But the power of this attentive gaze goes still further. It has the power to rehumanise the dehumanised. As Weil writes:
The love of our neighbour in all its fullness simply means being able to say to him: “What are you going through?” It is a recognition that the sufferer exists, not only as a unit in a collection, or a specimen from the social category labelled “unfortunate,” but as a man, exactly like us, who was one day stamped with a special mark by affliction.
The experience of suffering and misfortune seems to exile someone from the rest of humanity, to undo them in some essential way that strips them of their humanness. Weil would go on to describe such a state as one of affliction – one she experienced, firsthand, as a factory worker. In a letter known as Spiritual Autobiography, she writes of the exhausting and gruelling nature of the work:
“There I received for ever the mark of a slave, like the branding of the red-hot iron which the Romans put on the foreheads of their most despised slaves.”

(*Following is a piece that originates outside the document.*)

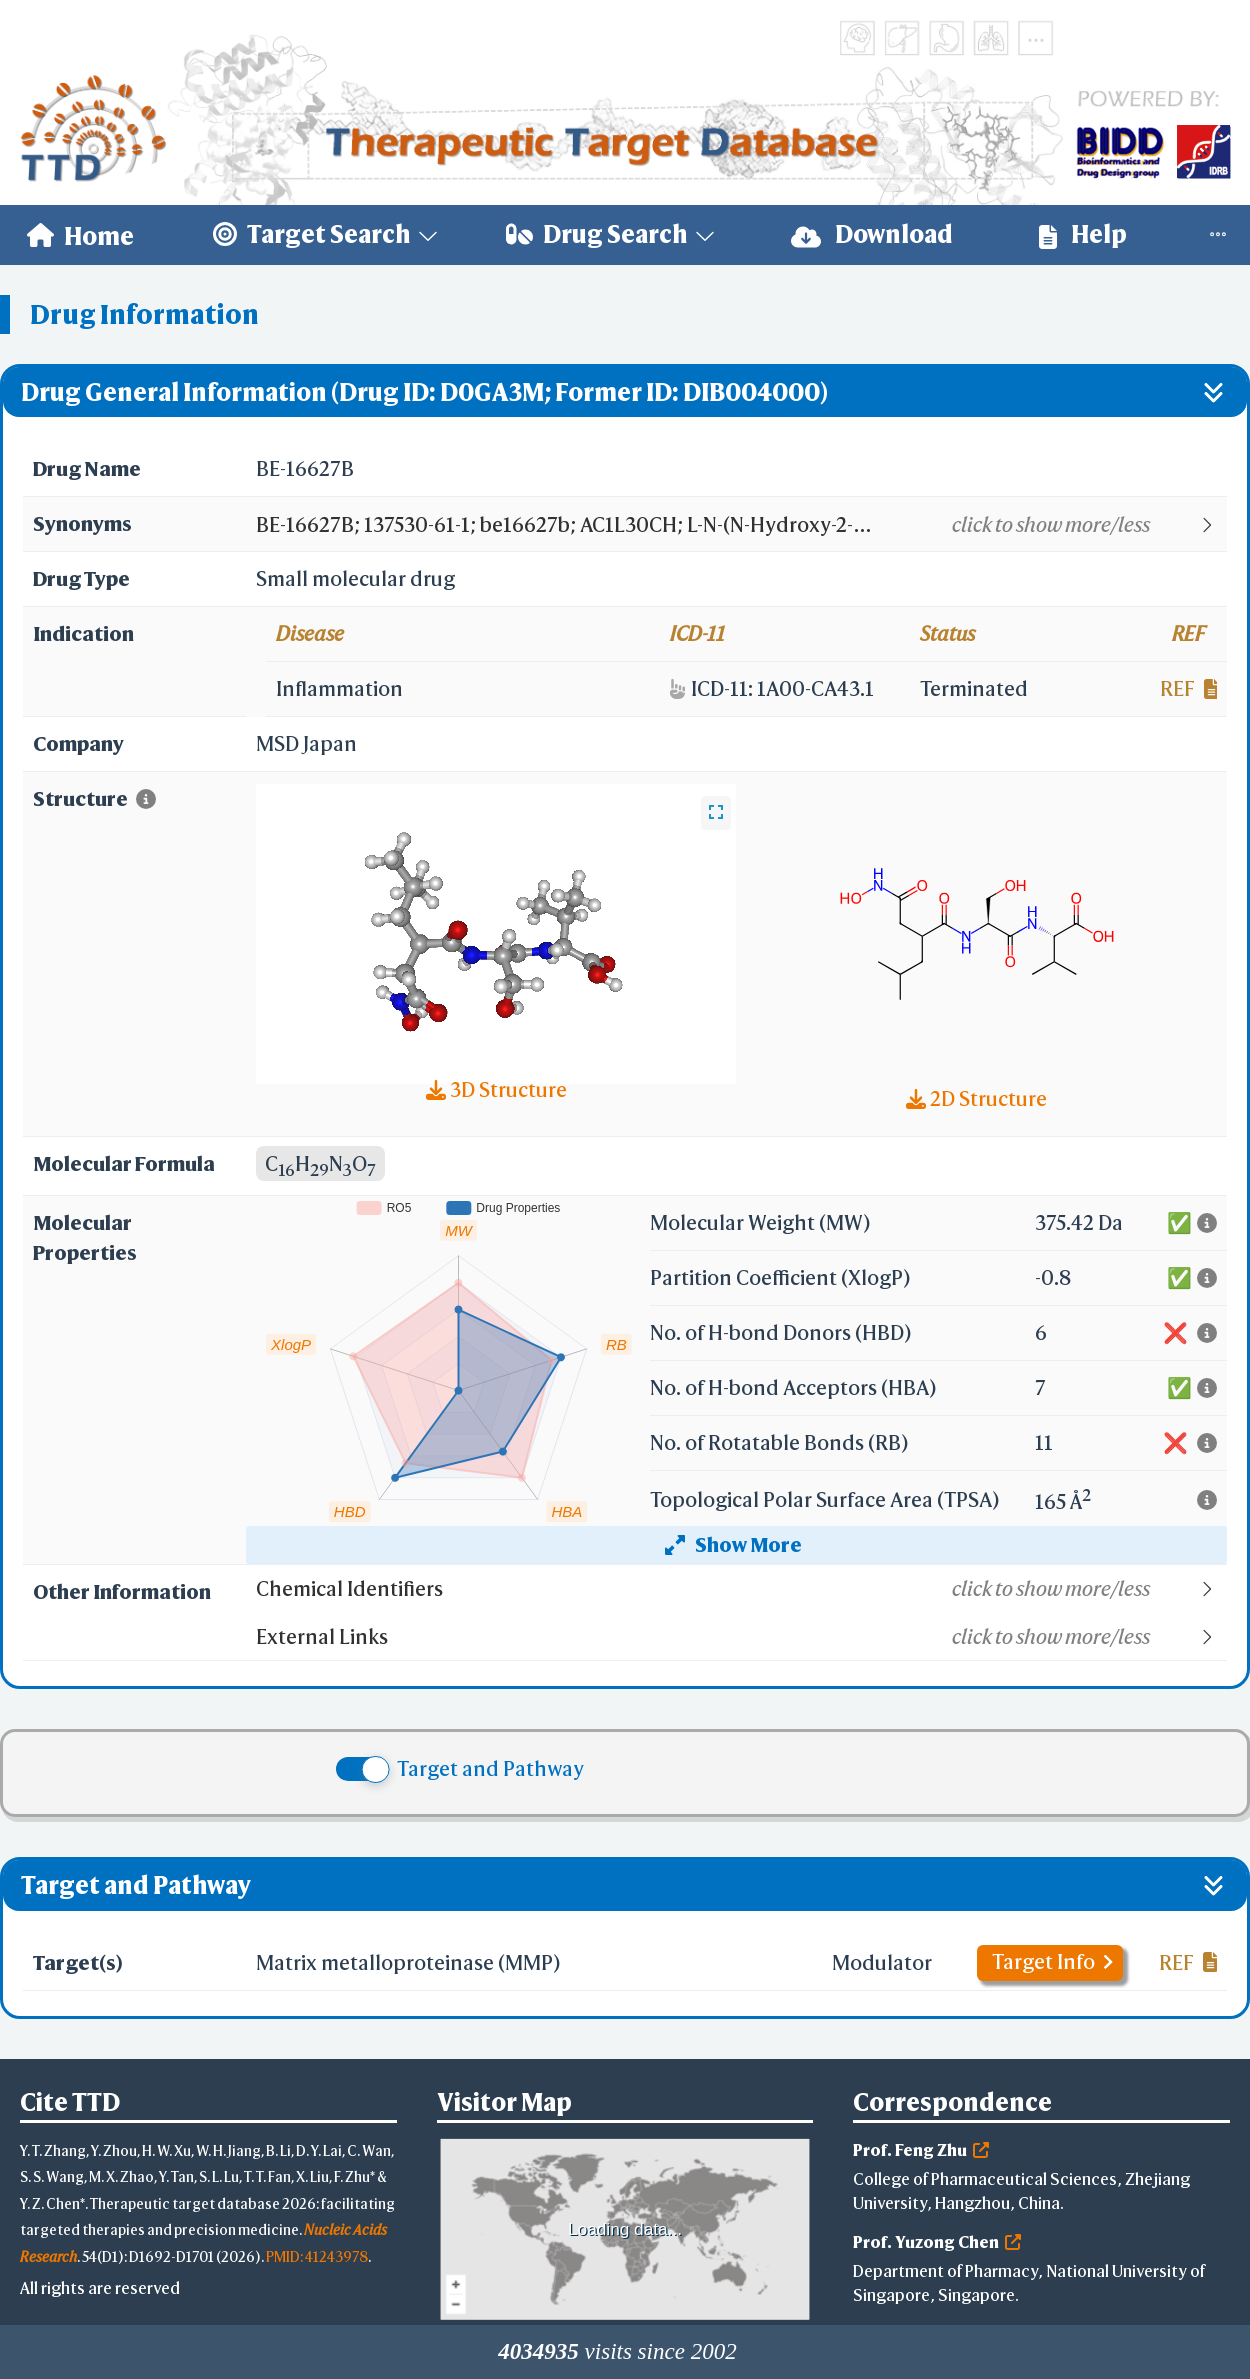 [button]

Affliction, then, is the person reduced to a “thing” by the experience of suffering and oppression. But here is the transformative power of attention: it is precisely what enables someone to recognise that the afflicted other is a person “exactly like us”.
Take, for instance, Weil’s reading of Jesus’ parable of the Good Samaritan, a tale perhaps broadly familiar to some. It describes an act of unexpected and radical compassion by a Samaritan, a social and ethnic outsider to a Jewish man robbed and left for dead.
Christian commentators often pay close attention to the attentive care the Samaritan shows to the beaten man: for them, the true test of the Samaritan’s neighbourliness. But Weil has a different focus. For her, the critical moral act was the fact that the Samaritan paid attention. He stopped and looked at the man who had become less of man and, nonetheless, gave “his attention all the same to this humanity which is absent”.
Weil calls this an act of “creative attention… [that gives] our attention to what does not exist.” Everything that then follows – the Samaritan pouring oil on the man’s wounds, taking him to a place where he will be cared for, and paying in advance for his keep – is almost beside the point, because it all depended on this first act. To be a neighbour, suggests Weil, is first of all to see.
Perhaps this is why Weil writes that paying attention to the suffering of another “is a very rare and difficult thing; it is almost a miracle; it is a miracle.” Attention, then, enacts a kind of a resurrection because it can bring the almost dead back to life.
The power of paying attention is that it can transform a lump of anonymous, misshapen flesh lying by the side of the road into the other person who is “exactly like us”, the other person who is as real as we are. The person who requires, from us, all the compassion we would wish to be shown if we were set upon by robbers on a lonely road.